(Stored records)
<<<<
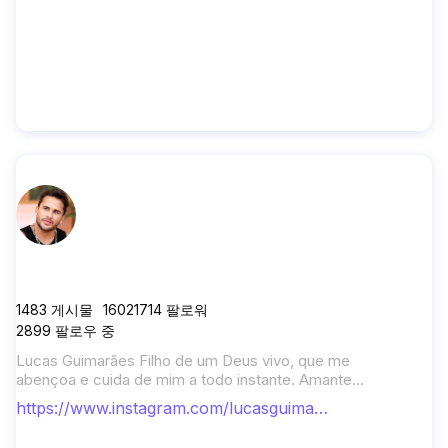
lucasguimaraes
1483
게시물
16021714
팔로워
2899
팔로우 중
Lucas Guimarães Filho de um Deus vivo, que me
abençoa e cuida de mim a todo instante. Amante
da vida, das pessoas e do que faz. 🎙️♥️🌻
https://www.instagram.com/lucasguimar
aes/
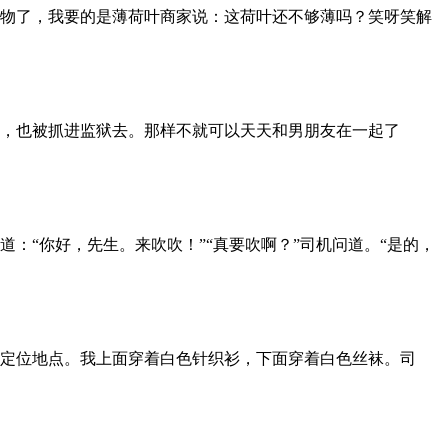
物了，我要的是薄荷叶商家说：这荷叶还不够薄吗？笑呀笑解
，也被抓进监狱去。那样不就可以天天和男朋友在一起了
：“你好，先生。来吹吹！”“真要吹啊？”司机问道。“是的，
定位地点。我上面穿着白色针织衫，下面穿着白色丝袜。司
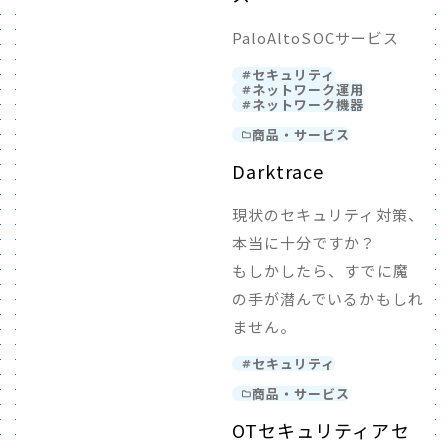
PaloAltoSOCサービス
セキュリティ
ネットワーク運用
ネットワーク機器
商品・サービス
Darktrace
現状のセキュリティ対策、
本当に十分ですか？
もしかしたら、すでに魔
の手が潜んでいるかもしれ
ません。
セキュリティ
商品・サービス
OTセキュリティアセ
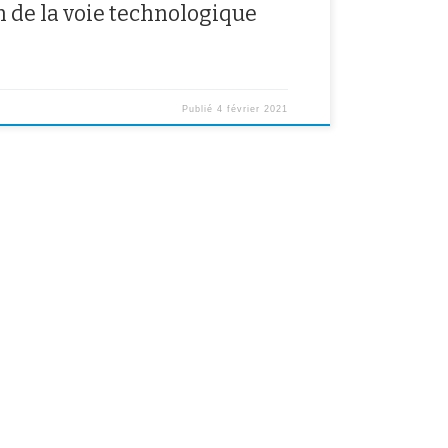
 de la voie technologique
Publié
4 février 2021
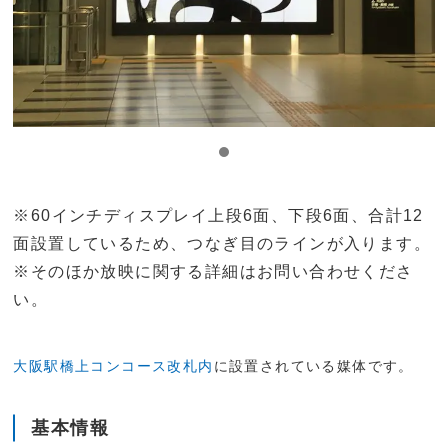
※60インチディスプレイ上段6面、下段6面、合計12
面設置しているため、つなぎ目のラインが入ります。
※そのほか放映に関する詳細はお問い合わせくださ
い。
大阪駅橋上コンコース改札内
に設置されている媒体です。
基本情報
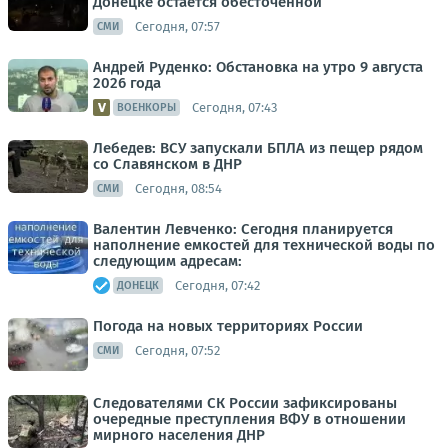
Донецке остаётся обесточенной
Сегодня, 07:57
СМИ
Андрей Руденко: Обстановка на утро 9 августа
2026 года
Сегодня, 07:43
ВОЕНКОРЫ
Лебедев: ВСУ запускали БПЛА из пещер рядом
со Славянском в ДНР
Сегодня, 08:54
СМИ
Валентин Левченко: Сегодня планируется
наполнение емкостей для технической воды по
следующим адресам:
Сегодня, 07:42
ДОНЕЦК
Погода на новых территориях России
Сегодня, 07:52
СМИ
Следователями СК России зафиксированы
очередные преступления ВФУ в отношении
мирного населения ДНР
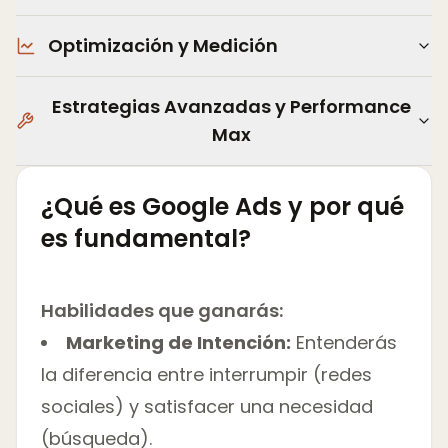
Optimización y Medición
Estrategias Avanzadas y Performance
Max
¿Qué es Google Ads y por qué
es fundamental?
Habilidades que ganarás:
Marketing de Intención:
Entenderás
la diferencia entre interrumpir (redes
sociales) y satisfacer una necesidad
(búsqueda).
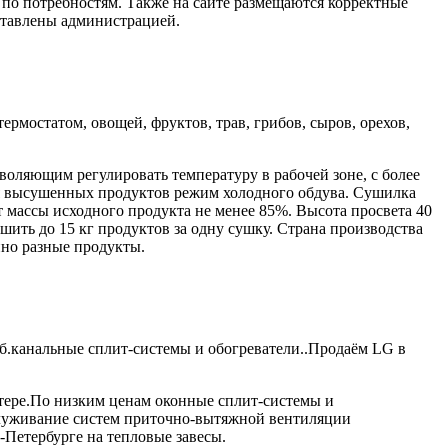
по потребностям. Также на сайте размещаются корректные
ставлены администрацией.
остатом, овощей, фруктов, трав, грибов, сыров, орехов,
оляющим регулировать температуру в рабочей зоне, с более
ия высушенных продуктов режим холодного обдува. Сушилка
 массы исходного продукта не менее 85%. Высота просвета 40
ить до 15 кг продуктов за одну сушку. Страна производства
нно разные продукты.
канальные сплит-системы и обогреватели..Продаём LG в
ере.По низким ценам оконные сплит-системы и
обслуживание систем приточно-вытяжной вентиляции
-Петербурге на тепловые завесы.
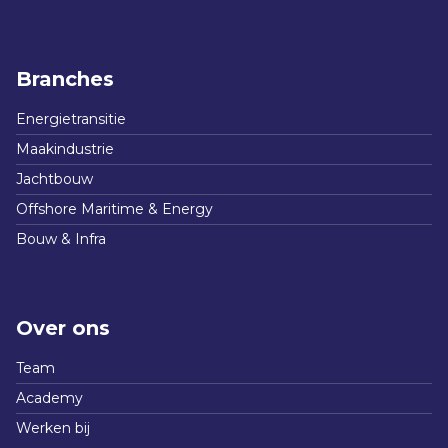
Branches
Energietransitie
Maakindustrie
Jachtbouw
Offshore Maritime & Energy
Bouw & Infra
Over ons
Team
Academy
Werken bij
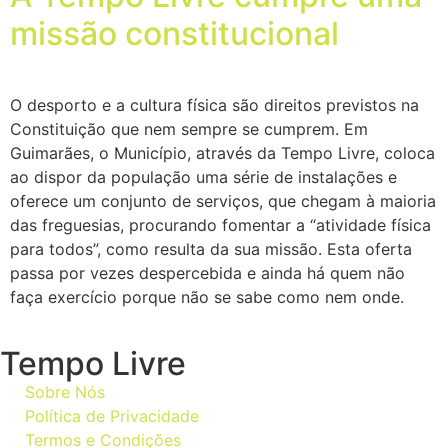
missão constitucional
O desporto e a cultura física são direitos previstos na
Constituição que nem sempre se cumprem. Em
Guimarães, o Município, através da Tempo Livre, coloca
ao dispor da população uma série de instalações e
oferece um conjunto de serviços, que chegam à maioria
das freguesias, procurando fomentar a “atividade física
para todos”, como resulta da sua missão. Esta oferta
passa por vezes despercebida e ainda há quem não
faça exercício porque não se sabe como nem onde.
Tempo Livre
Sobre Nós
Política de Privacidade
Termos e Condições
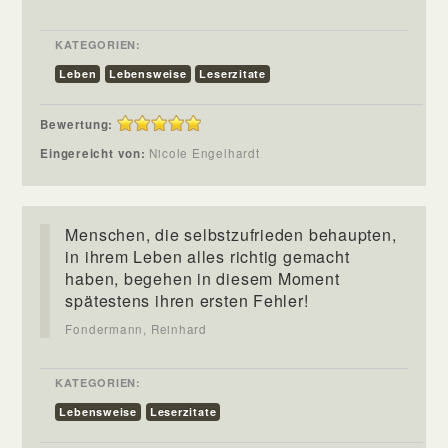
KATEGORIEN:
Leben
Lebensweise
Leserzitate
Bewertung:
Eingereicht von:
Nicole Engelhardt
Menschen, die selbstzufrieden behaupten,
in ihrem Leben alles richtig gemacht
haben, begehen in diesem Moment
spätestens ihren ersten Fehler!
Fondermann, Reinhard
KATEGORIEN:
Lebensweise
Leserzitate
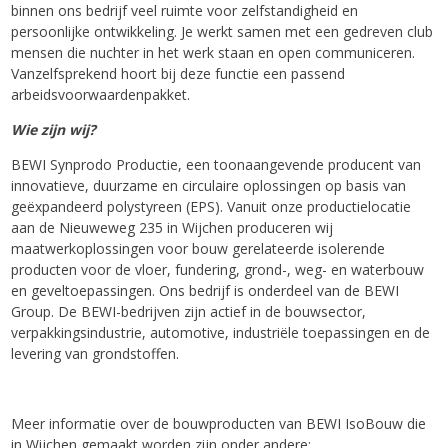
binnen ons bedrijf veel ruimte voor zelfstandigheid en
persoonlijke ontwikkeling. Je werkt samen met een gedreven club
mensen die nuchter in het werk staan en open communiceren.
Vanzelfsprekend hoort bij deze functie een passend
arbeidsvoorwaardenpakket.
Wie zijn wij?
BEWI Synprodo Productie, een toonaangevende producent van
innovatieve, duurzame en circulaire oplossingen op basis van
geëxpandeerd polystyreen (EPS). Vanuit onze productielocatie
aan de Nieuweweg 235 in Wijchen produceren wij
maatwerkoplossingen voor bouw gerelateerde isolerende
producten voor de vloer, fundering, grond-, weg- en waterbouw
en geveltoepassingen. Ons bedrijf is onderdeel van de BEWI
Group. De BEWI-bedrijven zijn actief in de bouwsector,
verpakkingsindustrie, automotive, industriële toepassingen en de
levering van grondstoffen.
Meer informatie over de bouwproducten van BEWI IsoBouw die
in Wijchen gemaakt worden zijn onder andere;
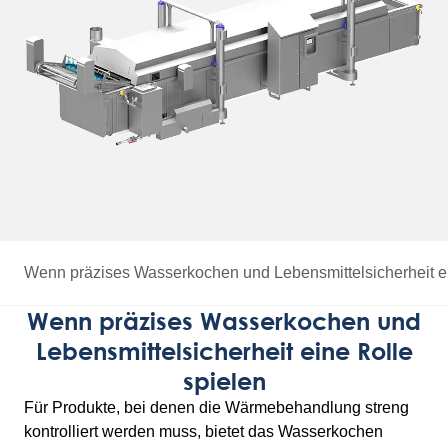
Wenn präzises Wasserkochen und Lebensmittelsicherheit ei
Wenn präzises Wasserkochen und
Lebensmittelsicherheit eine Rolle
spielen
Für Produkte, bei denen die Wärmebehandlung streng
kontrolliert werden muss, bietet das Wasserkochen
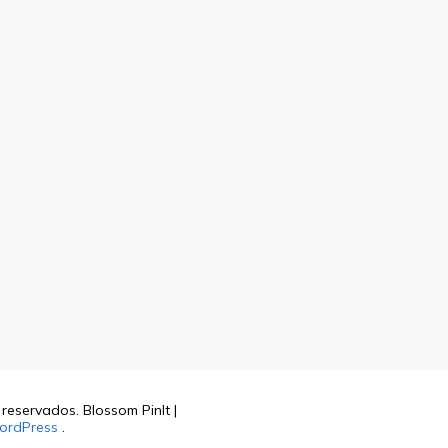
s reservados.
Blossom PinIt |
ordPress
.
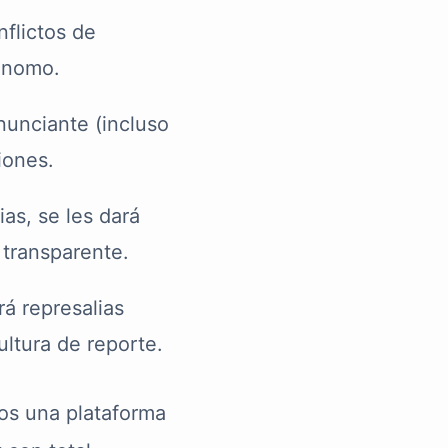
nflictos de
tónomo.
nunciante (incluso
iones.
as, se les dará
 transparente.
á represalias
ltura de reporte.
os una plataforma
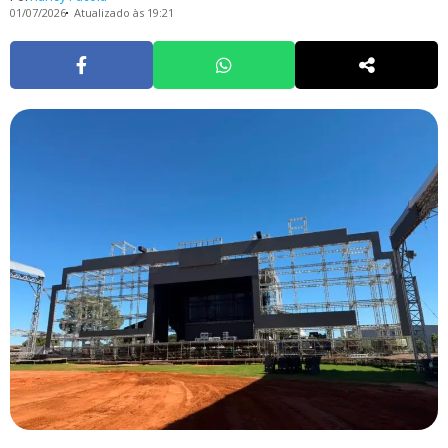
01/07/2026
Atualizado às 19:21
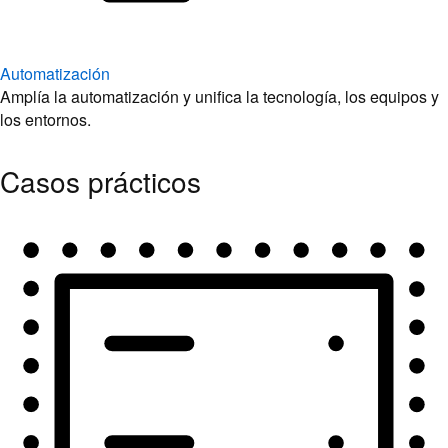
Automatización
Amplía la automatización y unifica la tecnología, los equipos y
los entornos.
Casos prácticos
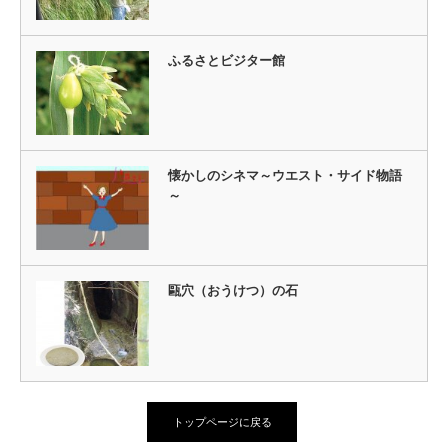
ふるさとビジター館
懐かしのシネマ～ウエスト・サイド物語
～
甌穴（おうけつ）の石
トップページに戻る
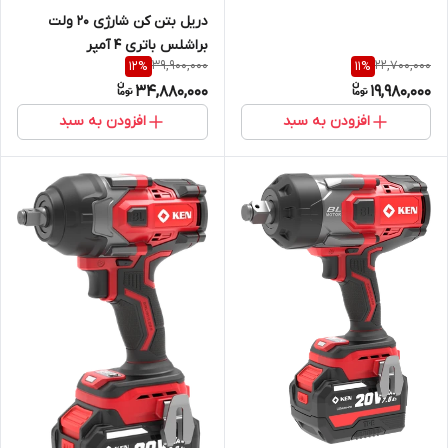
دریل بتن کن شارژی 20 ولت
براشلس باتری 4 آمپر
39,900,000
22,700,000
12
%
11
%
34,880,000
19,980,000
افزودن به سبد
افزودن به سبد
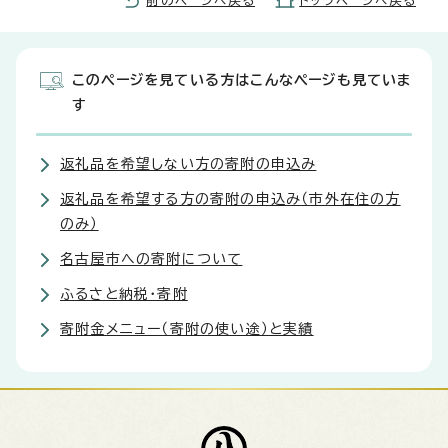
前のページへ戻る
トップページへ戻る
このページを見ている方はこんなページも見ていま
す
返礼品を希望しない方の寄附の申込み
返礼品を希望する方の寄附の申込み（市外在住の方
のみ）
名古屋市への寄附について
ふるさと納税・寄附
寄附金メニュー（寄附の使い途）と実績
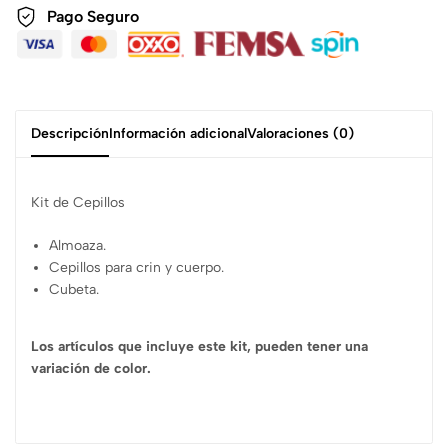
Pago Seguro
Descripción
Información adicional
Valoraciones (0)
Kit de Cepillos
Almoaza.
Cepillos para crin y cuerpo.
Cubeta.
Los artículos que incluye este kit, pueden tener una
variación de color.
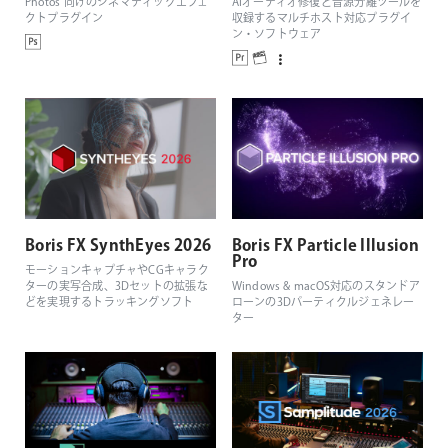
Photos 向けのシネマティックエフェ
AIオーディオ修復と音源分離ツールを
クトプラグイン
収録するマルチホスト対応プラグイ
ン・ソフトウェア
Boris FX SynthEyes 2026
Boris FX Particle Illusion
Pro
モーションキャプチャやCGキャラク
ターの実写合成、3Dセットの拡張な
Windows & macOS対応のスタンドア
どを実現するトラッキングソフト
ローンの3Dパーティクルジェネレー
ター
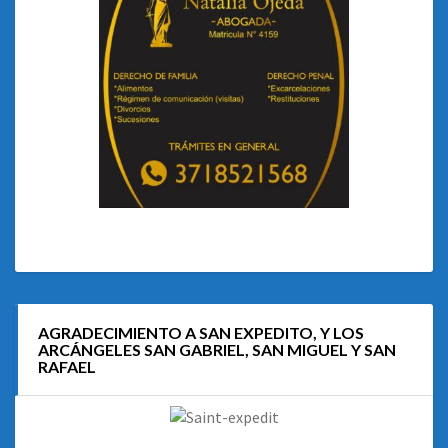
AGRADECIMIENTO A SAN EXPEDITO, Y LOS
ARCÁNGELES SAN GABRIEL, SAN MIGUEL Y SAN
RAFAEL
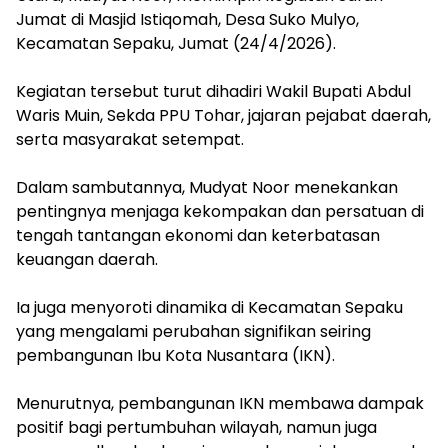
Jumat di Masjid Istiqomah, Desa Suko Mulyo,
Kecamatan Sepaku, Jumat (24/4/2026).
‎Kegiatan tersebut turut dihadiri Wakil Bupati Abdul
Waris Muin, Sekda PPU Tohar, jajaran pejabat daerah,
serta masyarakat setempat.
‎Dalam sambutannya, Mudyat Noor menekankan
pentingnya menjaga kekompakan dan persatuan di
tengah tantangan ekonomi dan keterbatasan
keuangan daerah.
‎Ia juga menyoroti dinamika di Kecamatan Sepaku
yang mengalami perubahan signifikan seiring
pembangunan Ibu Kota Nusantara (IKN).
‎Menurutnya, pembangunan IKN membawa dampak
positif bagi pertumbuhan wilayah, namun juga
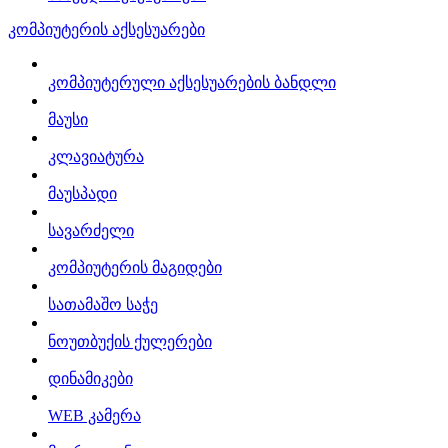
კომპიუტერის აქსესუარები
კომპიუტერული აქსესუარების ბანდლი
მაუსი
კლავიატურა
მაუსპადი
სავარძელი
კომპიუტერის მაგიდები
სათამაშო საჭე
ნოუთბუქის ქულერები
დინამიკები
WEB კამერა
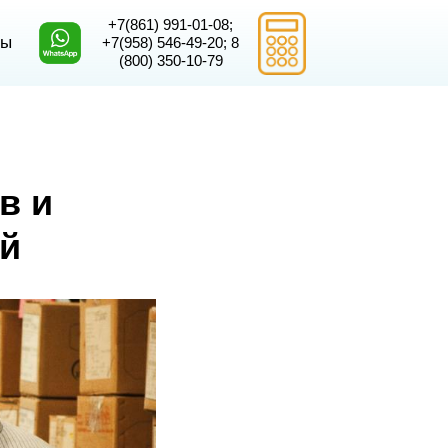
+7(861) 991-01-08
;
ты
+7(958) 546-49-2
0;
8
(800) 350-10-79
в и
ей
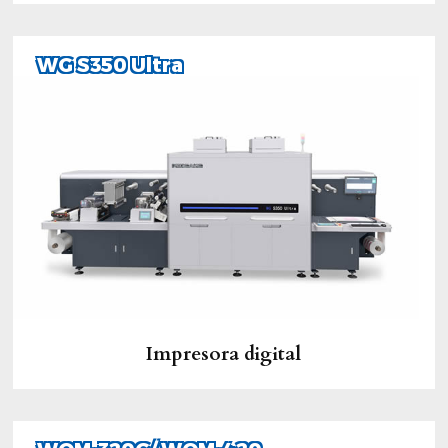
WG S350 Ultra
Impresora digital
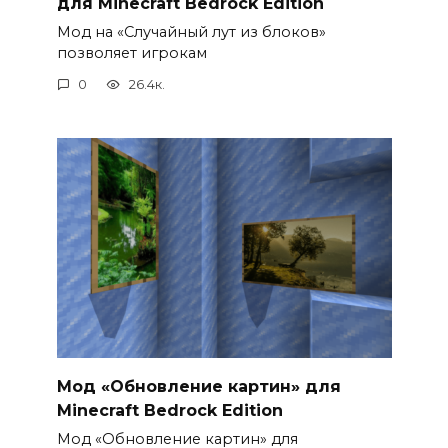
для Minecraft Bedrock Edition
Мод на «Случайный лут из блоков»
позволяет игрокам
0
26.4к.
Мод «Обновление картин» для
Minecraft Bedrock Edition
Мод «Обновление картин» для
>>>>
Your answer is the exact run of lines above from the one with "канальные сплит-системы и" through the one with "innovatieve, duurzame en", both ends included, minus any picture.

канальные сплит-системы и обогреватели..Продаём LG в
ере.По низким ценам оконные сплит-системы и
обслуживание систем приточно-вытяжной вентиляции
-Петербурге на тепловые завесы.
Branches
Energietransitie
Maakindustrie
Jachtbouw
Offshore Maritime & Energy
Bouw & Infra
Over ons
Team
Academy
Werken bij
missão constitucional
O desporto e a cultura física são direitos previstos na
Constituição que nem sempre se cumprem. Em
Guimarães, o Município, através da Tempo Livre, coloca
ao dispor da população uma série de instalações e
oferece um conjunto de serviços, que chegam à maioria
das freguesias, procurando fomentar a “atividade física
para todos”, como resulta da sua missão. Esta oferta
passa por vezes despercebida e ainda há quem não
faça exercício porque não se sabe como nem onde.
Tempo Livre
Sobre Nós
Política de Privacidade
Termos e Condições
KATEGORIEN:
Leben
Lebensweise
Leserzitate
Bewertung:
Eingereicht von:
Nicole Engelhardt
Menschen, die selbstzufrieden behaupten,
in ihrem Leben alles richtig gemacht
haben, begehen in diesem Moment
spätestens ihren ersten Fehler!
Fondermann, Reinhard
KATEGORIEN:
Lebensweise
Leserzitate
binnen ons bedrijf veel ruimte voor zelfstandigheid en
persoonlijke ontwikkeling. Je werkt samen met een gedreven club
mensen die nuchter in het werk staan en open communiceren.
Vanzelfsprekend hoort bij deze functie een passend
arbeidsvoorwaardenpakket.
Wie zijn wij?
BEWI Synprodo Productie, een toonaangevende producent van
innovatieve, duurzame en circulaire oplossingen op basis van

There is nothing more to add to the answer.